### What you have to do
The data below holds a line containing "добавляют количество рей" and a line containing "ие перестраивается и"; please quote exactly those two lines and every line between them, and nothing else.

### Entries supplied
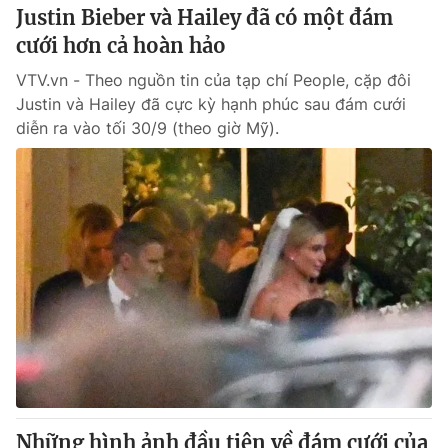
Justin Bieber và Hailey đã có một đám
cưới hơn cả hoàn hảo
VTV.vn - Theo nguồn tin của tạp chí People, cặp đôi
Justin và Hailey đã cực kỳ hạnh phúc sau đám cưới
diễn ra vào tối 30/9 (theo giờ Mỹ).
Những hình ảnh đầu tiên về đám cưới của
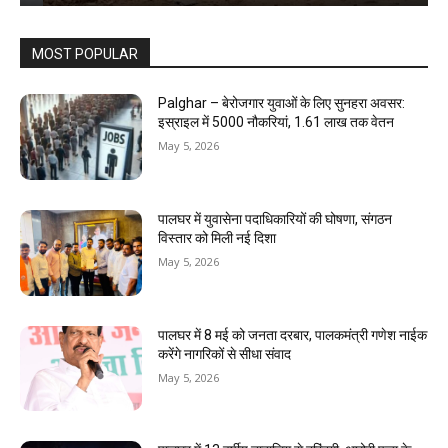
MOST POPULAR
Palghar – बेरोजगार युवाओं के लिए सुनहरा अवसर:
इस्राइल में 5000 नौकरियां, ₹1.61 लाख तक वेतन
May 5, 2026
पालघर में युवासेना पदाधिकारियों की घोषणा, संगठन
विस्तार को मिली नई दिशा
May 5, 2026
पालघर में 8 मई को जनता दरबार, पालकमंत्री गणेश नाईक
करेंगे नागरिकों से सीधा संवाद
May 5, 2026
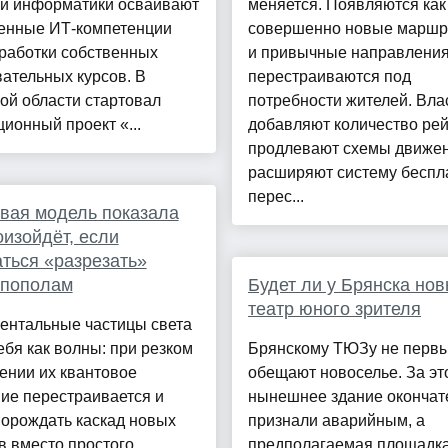
ей информатики осваивают
меняется. Появляются как
енные ИТ-компетенции
совершенно новые маршру
работки собственных
и привычные направлени
ательных курсов. В
перестраиваются под
ой области стартовал
потребности жителей. Вла
ионный проект «...
добавляют количество рей
продлевают схемы движен
расширяют систему беспл
перес...
вая модель показала
оизойдёт, если
ться «разрезать»
 пополам
Будет ли у Брянска но
театр юного зрителя
ентальные частицы света
ебя как волны: при резком
Брянскому ТЮЗу не первы
ении их квантовое
обещают новоселье. За эт
ие перестраивается и
нынешнее здание окончат
порождать каскад новых
признали аварийным, а
в вместо простого
предполагаемая площадка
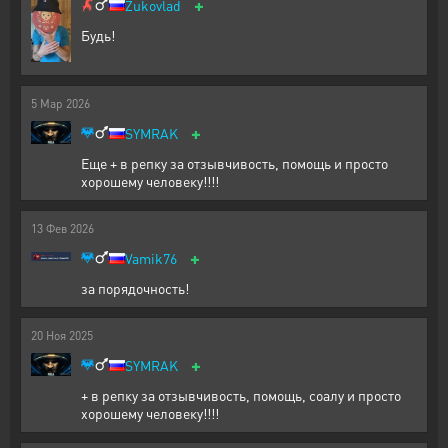
+
Zukovlad
Будь!
5
Мар
2026
+
SYMRAK
Еще + в репку за отзывчивость, помощь и просто
хорошему человеку!!!!
13
Фев
2026
+
Vamik76
за порядочность!
20
Ноя
2025
+
SYMRAK
+ в репку за отзывчивость, помощь, соалу и просто
хорошему человеку!!!!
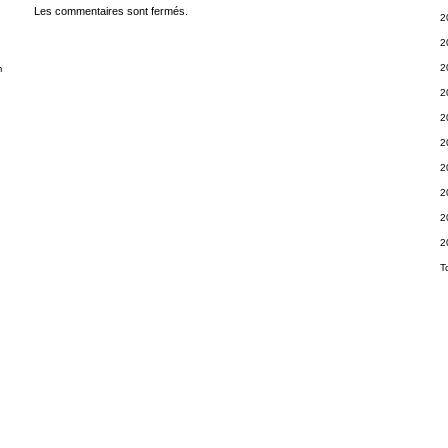
Les commentaires sont fermés.
2
2
2
m
2
2
2
2
2
2
2
T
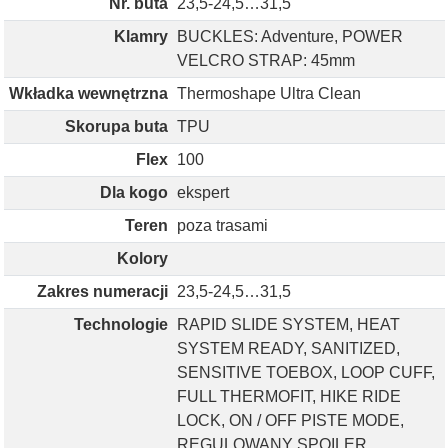
Nr. buta
23,5-24,5…31,5
Klamry
BUCKLES: Adventure, POWER
VELCRO STRAP: 45mm
Wkładka wewnętrzna
Thermoshape Ultra Clean
Skorupa buta
TPU
Flex
100
Dla kogo
ekspert
Teren
poza trasami
Kolory
Zakres numeracji
23,5-24,5…31,5
Technologie
RAPID SLIDE SYSTEM, HEAT
SYSTEM READY, SANITIZED,
SENSITIVE TOEBOX, LOOP CUFF,
FULL THERMOFIT, HIKE RIDE
LOCK, ON / OFF PISTE MODE,
REGULOWANY SPOILER,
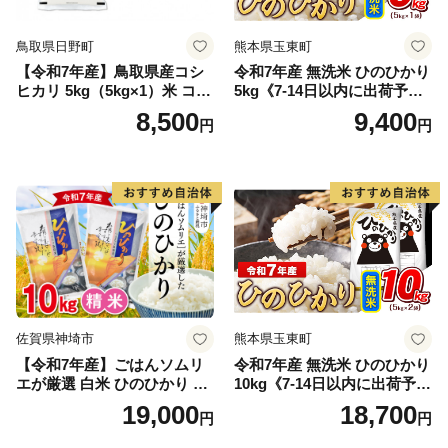
鳥取県日野町
熊本県玉東町
【令和7年産】鳥取県産コシ
令和7年産 無洗米 ひのひかり
ヒカリ 5kg（5kg×1）米 コシ
5kg《7-14日以内に出荷予定
ヒカリ こしひかり お米 白米
(土日祝除く)》コメ 米 無洗米
8,500
9,400
円
円
精米 5キロ おこめ こめ コメ
高レビュー｜人気米 熊本県
真空パック包装 真空包装 長
産米 お米 生活応援米
期保存 単一原料米 鳥取県日
野町産 Elevation
佐賀県神埼市
熊本県玉東町
【令和7年産】ごはんソムリ
令和7年産 無洗米 ひのひかり
エが厳選 白米 ひのひかり 10
10kg《7-14日以内に出荷予定
kg【神埼市産 米 お米 精米 白
(土日祝除く)》コメ 米 無洗米
19,000
18,700
円
円
米 10kg 5kg×2 ひのひかり ブ
令和7年産 高レビュー｜人気
ランド米 食味鑑定士】(H063
米 熊本県産米 お米 生活応援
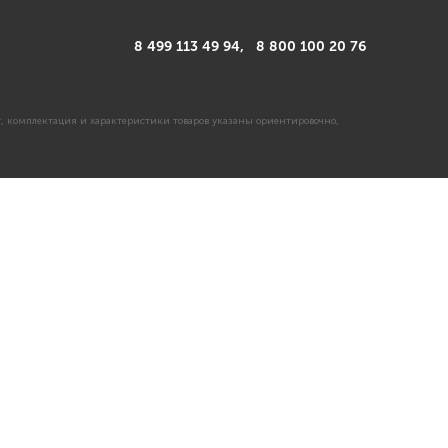
8 499 113 49 94,
8 800 100 20 76
, комплектация и характеристики товаров указаны ориентировочно,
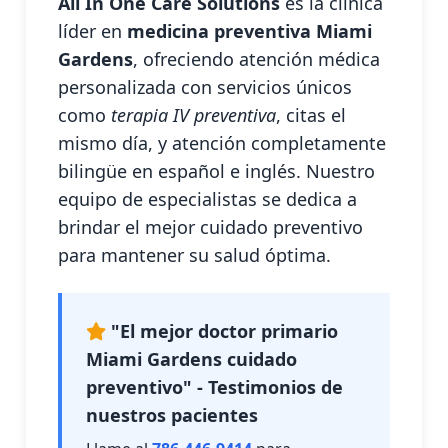
All In One Care Solutions
es la clínica
líder en
medicina preventiva Miami
Gardens
, ofreciendo atención médica
personalizada con servicios únicos
como
terapia IV preventiva
, citas el
mismo día, y atención completamente
bilingüe en español e inglés. Nuestro
equipo de especialistas se dedica a
brindar el mejor cuidado preventivo
para mantener su salud óptima.
"El mejor doctor primario
Miami Gardens cuidado
preventivo" - Testimonios de
nuestros pacientes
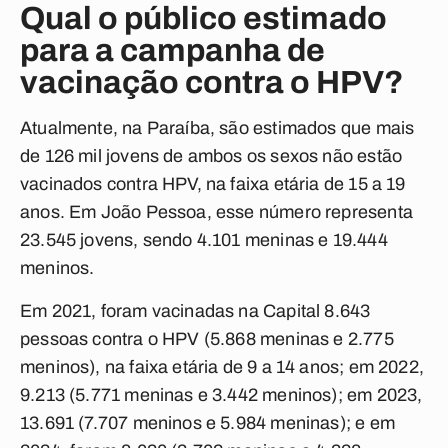
Qual o público estimado
para a campanha de
vacinação contra o HPV?
Atualmente, na Paraíba, são estimados que mais
de 126 mil jovens de ambos os sexos não estão
vacinados contra HPV, na faixa etária de 15 a 19
anos. Em João Pessoa, esse número representa
23.545 jovens, sendo 4.101 meninas e 19.444
meninos.
Em 2021, foram vacinadas na Capital 8.643
pessoas contra o HPV (5.868 meninas e 2.775
meninos), na faixa etária de 9 a 14 anos; em 2022,
9.213 (5.771 meninas e 3.442 meninos); em 2023,
13.691 (7.707 meninos e 5.984 meninas); e em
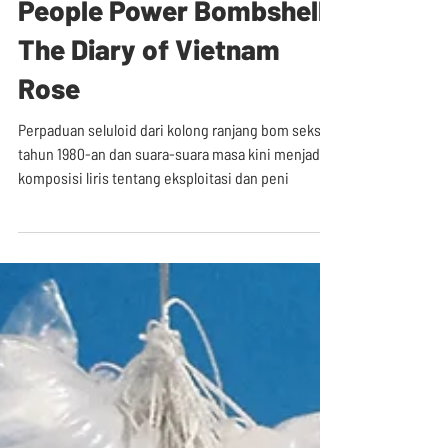
People Power Bombshell:
The Diary of Vietnam
Rose
Perpaduan seluloid dari kolong ranjang bom seks
tahun 1980-an dan suara-suara masa kini menjadi
komposisi liris tentang eksploitasi dan peni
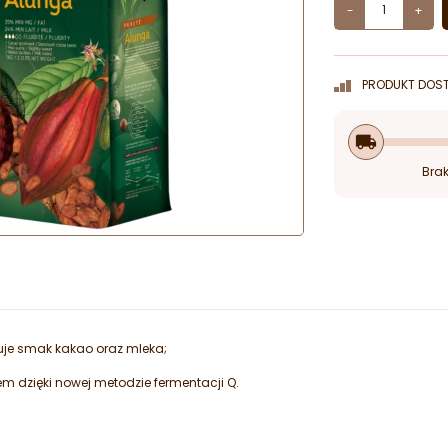
-
+
PRODUKT DOST
local_shipping
Brak
uje smak kakao oraz mleka;
m dzięki nowej metodzie fermentacji Q.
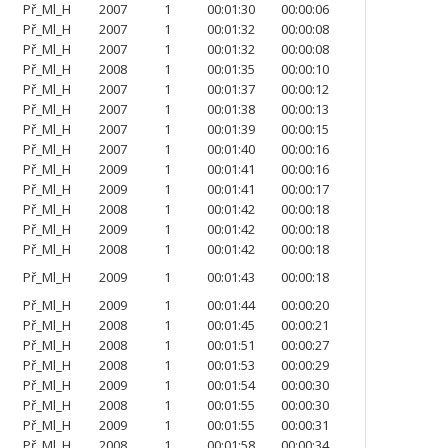
Př_Ml_H
2007
1
00:01:30
00:00:06
Př_Ml_H
2007
1
00:01:32
00:00:08
Př_Ml_H
2007
1
00:01:32
00:00:08
Př_Ml_H
2008
1
00:01:35
00:00:10
Př_Ml_H
2007
1
00:01:37
00:00:12
Př_Ml_H
2007
1
00:01:38
00:00:13
Př_Ml_H
2007
1
00:01:39
00:00:15
Př_Ml_H
2007
1
00:01:40
00:00:16
Př_Ml_H
2009
1
00:01:41
00:00:16
Př_Ml_H
2009
1
00:01:41
00:00:17
Př_Ml_H
2008
1
00:01:42
00:00:18
Př_Ml_H
2009
1
00:01:42
00:00:18
Př_Ml_H
2008
1
00:01:42
00:00:18
Př_Ml_H
2009
1
00:01:43
00:00:18
Př_Ml_H
2009
1
00:01:44
00:00:20
Př_Ml_H
2008
1
00:01:45
00:00:21
Př_Ml_H
2008
1
00:01:51
00:00:27
Př_Ml_H
2008
1
00:01:53
00:00:29
Př_Ml_H
2009
1
00:01:54
00:00:30
Př_Ml_H
2008
1
00:01:55
00:00:30
Př_Ml_H
2009
1
00:01:55
00:00:31
Př_Ml_H
2008
1
00:01:58
00:00:34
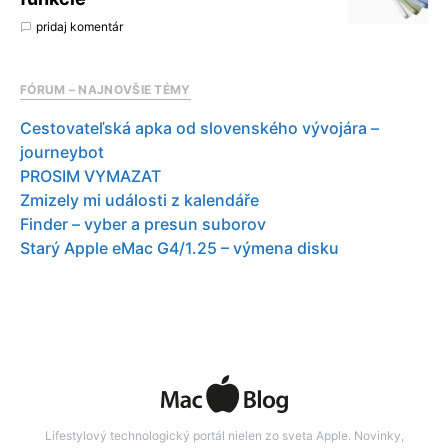
pridaj komentár
FÓRUM – NAJNOVŠIE TÉMY
Cestovateľská apka od slovenského vývojára –
journeybot
PROSIM VYMAZAT
Zmizely mi události z kalendáře
Finder – vyber a presun suborov
Starý Apple eMac G4/1.25 – výmena disku
Lifestylový technologický portál nielen zo sveta Apple. Novinky,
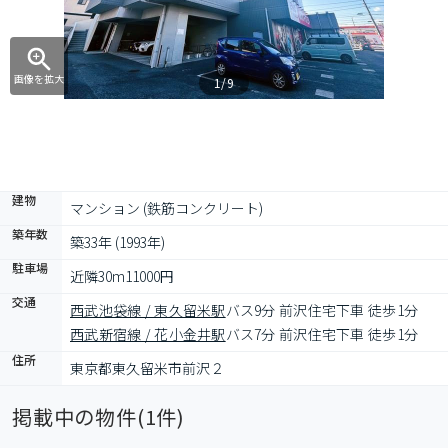
画像を拡大
1/9
建物
マンション (鉄筋コンクリート)
築年数
築33年 (1993年)
駐車場
近隣30m11000円
交通
西武池袋線 / 東久留米駅
バス9分 前沢住宅下車 徒歩1分
西武新宿線 / 花小金井駅
バス7分 前沢住宅下車 徒歩1分
住所
東京都東久留米市前沢２
掲載中の物件(
1
件)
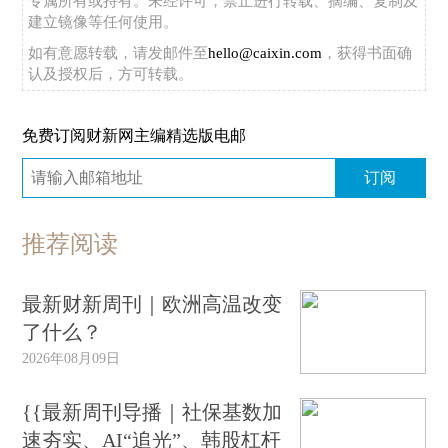
专属所有或持有。未经许可，禁止进行转载、摘编、复制及
建立镜像等任何使用。
如有意愿转载，请发邮件至
hello@caixin.com
，获得书面确
认及授权后，方可转载。
免费订阅财新网主编精选版电邮
订阅
推荐阅读
最新财新周刊｜欧洲高温改变
了什么？
2026年08月09日
{{最新周刊导播｜社保基数加
速夯实、AI“追光”、韩股杠杆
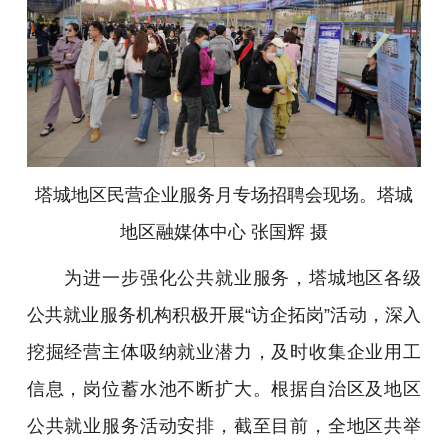
塔城地区民营企业服务月专场招聘会现场。塔城
地区融媒体中心 张国辉 摄
为进一步强化公共就业服务，塔城地区各级
公共就业服务机构积极开展“访企拓岗”活动，深入
挖掘经营主体吸纳就业潜力，及时收集企业用工
信息，岗位蓄水池不断扩大。根据自治区及地区
公共就业服务活动安排，截至目前，全地区共举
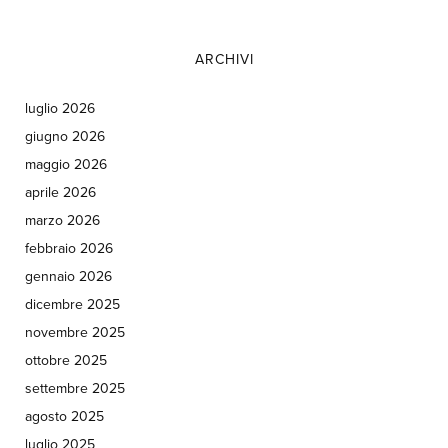
ARCHIVI
luglio 2026
giugno 2026
maggio 2026
aprile 2026
marzo 2026
febbraio 2026
gennaio 2026
dicembre 2025
novembre 2025
ottobre 2025
settembre 2025
agosto 2025
luglio 2025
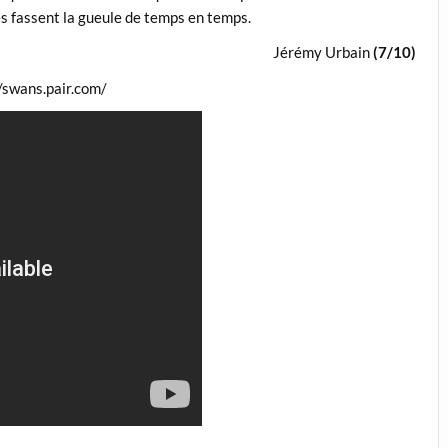
rés fassent la gueule de temps en temps.
Jérémy Urbain
(7/10)
//swans.pair.com/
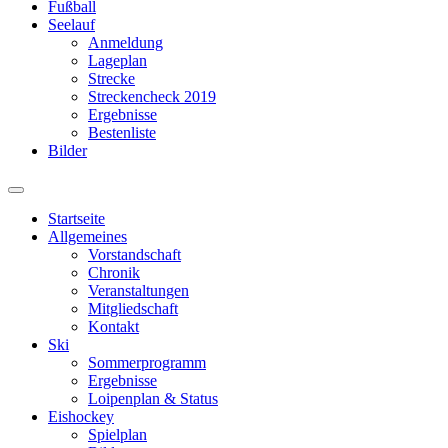
Fußball
Seelauf
Anmeldung
Lageplan
Strecke
Streckencheck 2019
Ergebnisse
Bestenliste
Bilder
Suchfeld
ein-/ausblenden
Startseite
Allgemeines
Vorstandschaft
Chronik
Veranstaltungen
Mitgliedschaft
Kontakt
Ski
Sommerprogramm
Ergebnisse
Loipenplan & Status
Eishockey
Spielplan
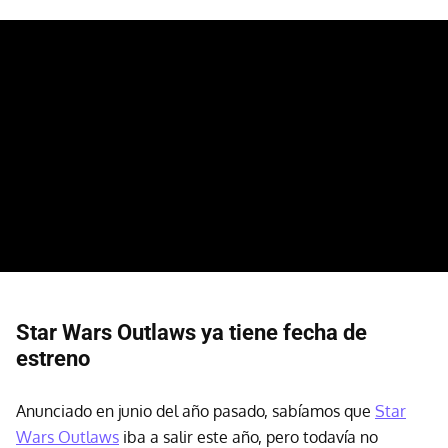
Star Wars Outlaws ya tiene fecha de
estreno
Anunciado en junio del año pasado, sabíamos que
Star
Wars Outlaws
iba a salir este año, pero todavía no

### Result below
добавляют количество рей
продлевают схемы движен
расширяют систему беспл
перес...
вая модель показала
оизойдёт, если
ться «разрезать»
 пополам
Будет ли у Брянска но
театр юного зрителя
ентальные частицы света
ебя как волны: при резком
Брянскому ТЮЗу не первы
ении их квантовое
обещают новоселье. За эт
ие перестраивается и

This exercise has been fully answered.